Theresa May’s Mansion House speech this afternoon acknowledges publicly for the first time that in a negotiated settlement, UK access to EU markets will be less in some circumstances.
The Prime Minister repeated her call for a new deep and special relationship, and reasserted her view that no existing trade model - Norway, Canada or World Trade Organisation - would be appropriate for Britain.
The themes she explored centred around mutual, tariff free, access, fair competition, and transparency and cooperation on regulation and compliance.
Although UK regulation would be likely to remain substantially similar to EU rules, the Brexit vote means for the government that Parliament could choose to diverge from EU regulation in the future, but would have to accept in doing so that this would have an adverse effect on market access.
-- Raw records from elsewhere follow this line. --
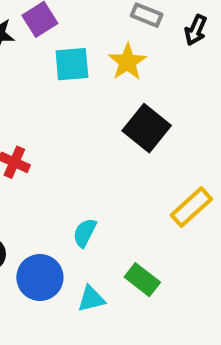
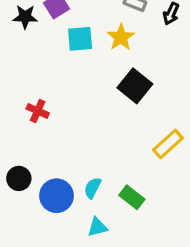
cyan semicircle: (85, 233) -> (93, 188), moved
cyan triangle: (91, 299) -> (97, 227), moved

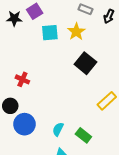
black circle: (19, 178) -> (10, 106), moved
blue circle: (56, 196) -> (24, 124), moved

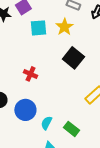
red cross: (22, 79) -> (30, 74), moved
blue circle: (24, 124) -> (25, 110), moved

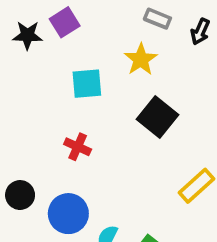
cyan square: (38, 28) -> (87, 84), moved

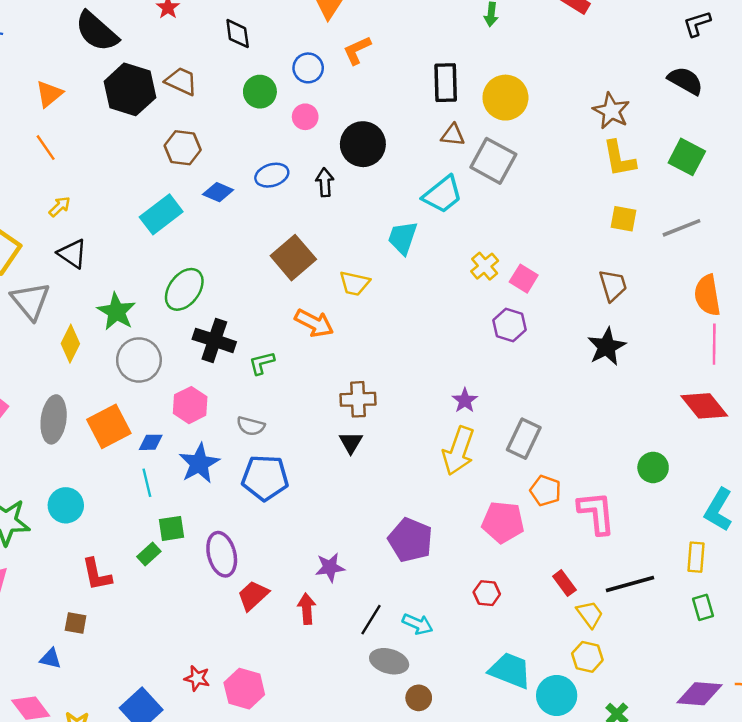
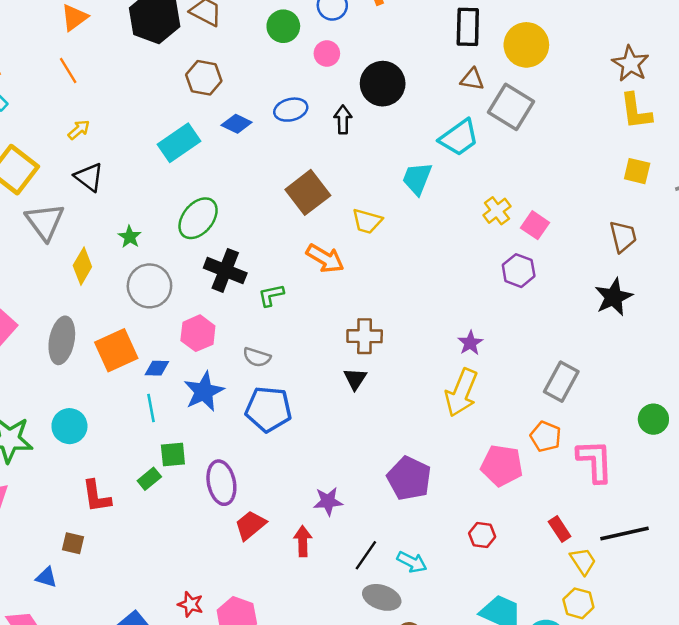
green star: (116, 312) -> (130, 237), size x0.6
gray rectangle: (524, 439) -> (561, 382), moved

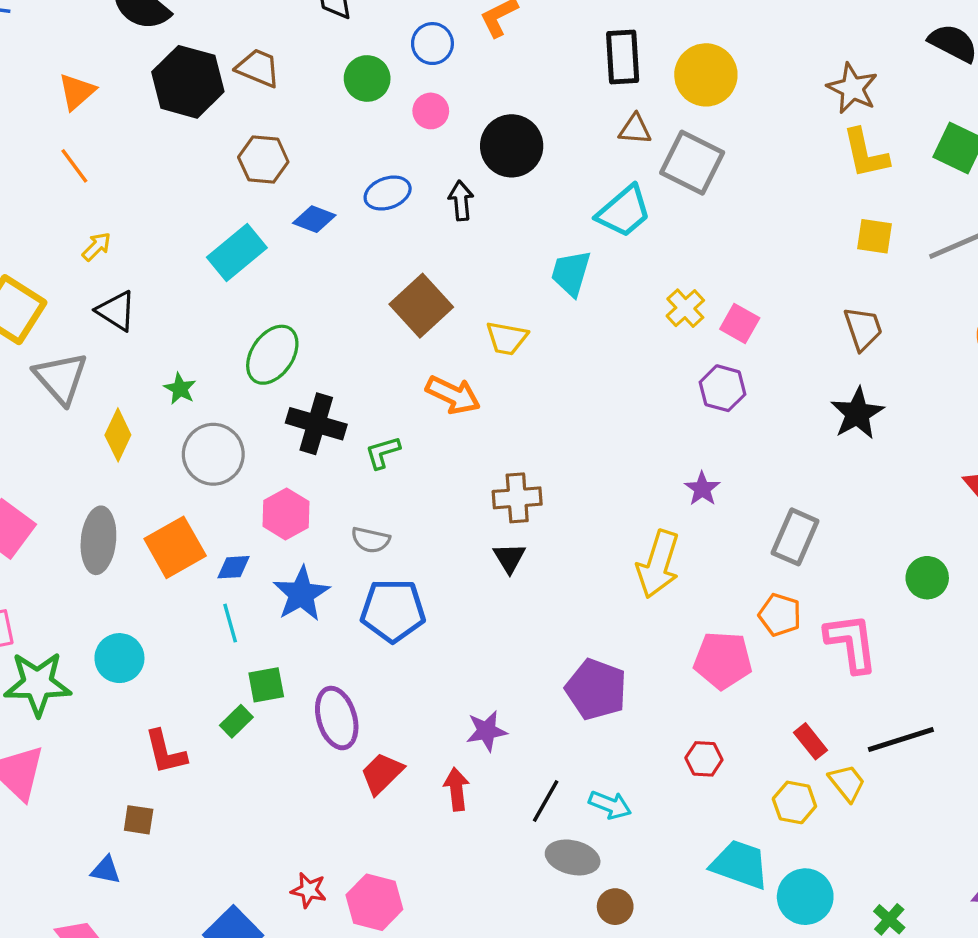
purple star: (470, 343) -> (702, 489), moved
yellow hexagon: (578, 603) -> (794, 802), moved

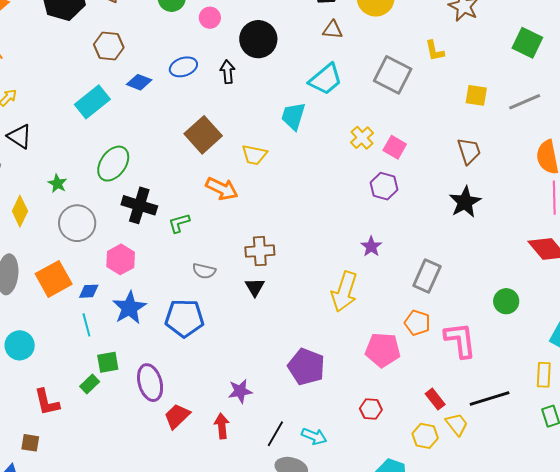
yellow L-shape: (865, 154) -> (435, 51), moved, size x0.7
gray square: (692, 163) -> (393, 75), moved
gray semicircle: (371, 540) -> (204, 271), moved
This reflected her view that one foundation of the withdrawal agreement should be the ongoing development, and cooperation in respect of, regulation in many areas for the future - a flexible and evolving approach, rather than a once and for all agreement as to whose rules will prevail.
Whether the EU will accept such a way forward remains to be seen.
If the idea does gain traction, then UK businesses would do well to engage with and through their own trade and sector organisations, to ensure that government is lobbied and made aware of their issues and concerns. Maintaining regulatory alignment will be key to secure continuing market access as fully as possible under the proposed model - some of the available cake.